RAFFAUF: "The Daytona Prototype name is not just a carryover; there's a lot of elements of that new 2017 car that are related to what we have done in the past. You can even take it back to WSC, GTP; the lineage probably goes back that far. Some of those things we learned from that GTP and WSC experience have worked out very well, and we expect in our [DPi] environment that they will work out again. It's another long period of four to five years of homologation for the new cars, which is more of that stability we had.
"One of the things that people used to ask with the DPs: why did you change to Gen 1 to Gen 2 to Gen 3? I said this from the beginning: If we are racing the same thing in five years that we are our racing today it will be boring, because it'll simply look the same. It's not acceptable in sportscar racing for everything to look the same for five or six years. Three? Yeah. Four? Yeah. But I the visual change-up...people expect to see that.

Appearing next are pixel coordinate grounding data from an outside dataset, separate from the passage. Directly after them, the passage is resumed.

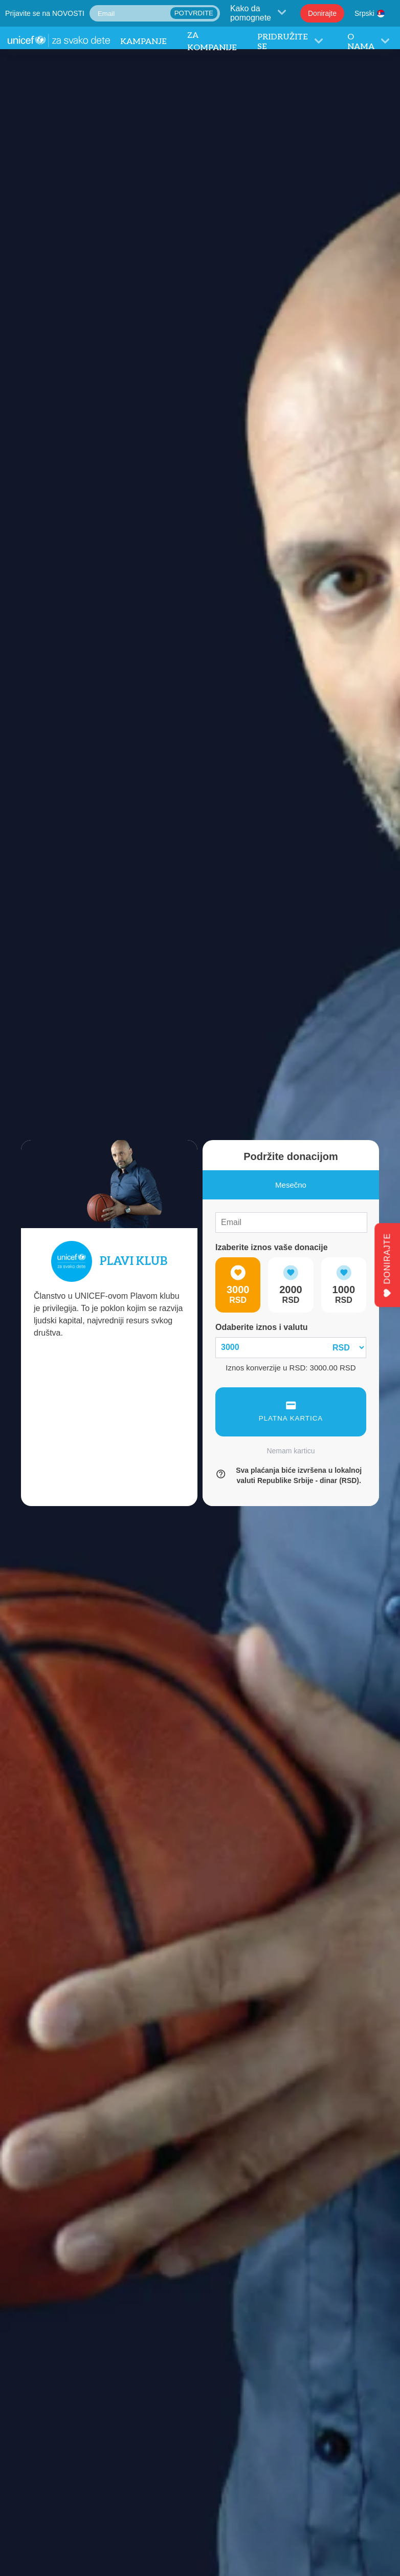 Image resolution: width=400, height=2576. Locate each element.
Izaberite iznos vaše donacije (271, 1247)
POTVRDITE (193, 13)
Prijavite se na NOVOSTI (44, 13)
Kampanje (143, 42)
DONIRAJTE (387, 1265)
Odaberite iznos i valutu (261, 1327)
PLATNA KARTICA (291, 1411)
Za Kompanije (212, 42) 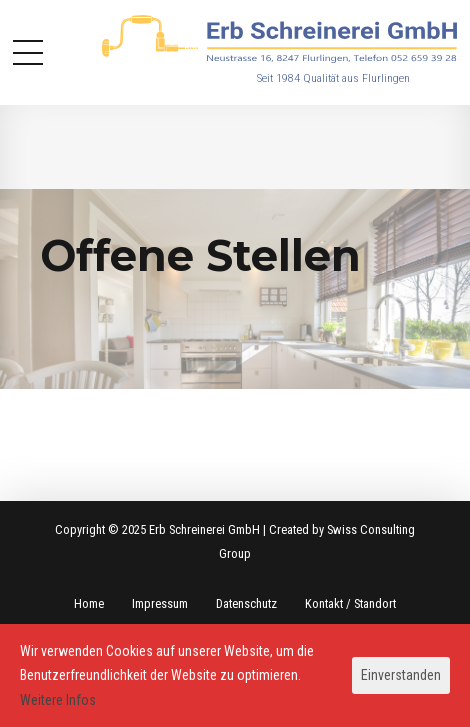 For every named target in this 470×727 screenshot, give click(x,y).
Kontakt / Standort (350, 603)
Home (89, 603)
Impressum (160, 603)
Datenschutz (246, 603)
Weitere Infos (58, 700)
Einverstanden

"There's a certain element of that in the new cars. We're going to have a good basis to start with in January of 2017, and it will run for four years as-is. After that, it may well be finely tuned and improved to carry on well beyond that period with some visual changes in a very similar fashion that worked with DP."
STATS: The DP era, by the numbers
• From the first event in 2003 to the final this weekend, DPs competed in 171 races (141 Rolex Series, 30 IMSA).
• Chip Ganassi Racing with Felix Sabates earned the most DP wins with 46 (41 Rolex Series, five IMSA), followed by Wayne Taylor Racing 33 (26, six) and GAINSCO/Bob Stallings Racing (16 Rolex Series).
• The greatest number of DP wins earned by a driver goes to Scott Pruett (pictured) with 44 (40 Rolex Series, four IMSA), followed by his teammate Memo Rojas 31 (27, four); Max Angelelli 27 (26, one), and the combo of Alex Gurney and Jon Fogarty (16 Rolex Series).
• The greatest number of DP pole positions earned by a driver goes to Jon Fogarty with 24, followed by Scott Pruett with 17, Ricky Taylor with 14, Memo Rojas with 11, and David Donohue with eight.
• The largest fields of DP cars in a race were all found at the Rolex 24 At Daytona in 2006 with 30, in 2005 with 29, and in 2007 with 28.
• And finally, here's a breakdown of the 103 DPs produced by nine manufacturers, starting with Riley, the numeric kings of the class, with 47, Crawford with 15; Fabcar with eight and Coyote eight, the angular Doran with seven, Dallara with six, the description-defying Multimatic with four; Lola with three, the unforgettable Picchio with three, and the rare Chase with two.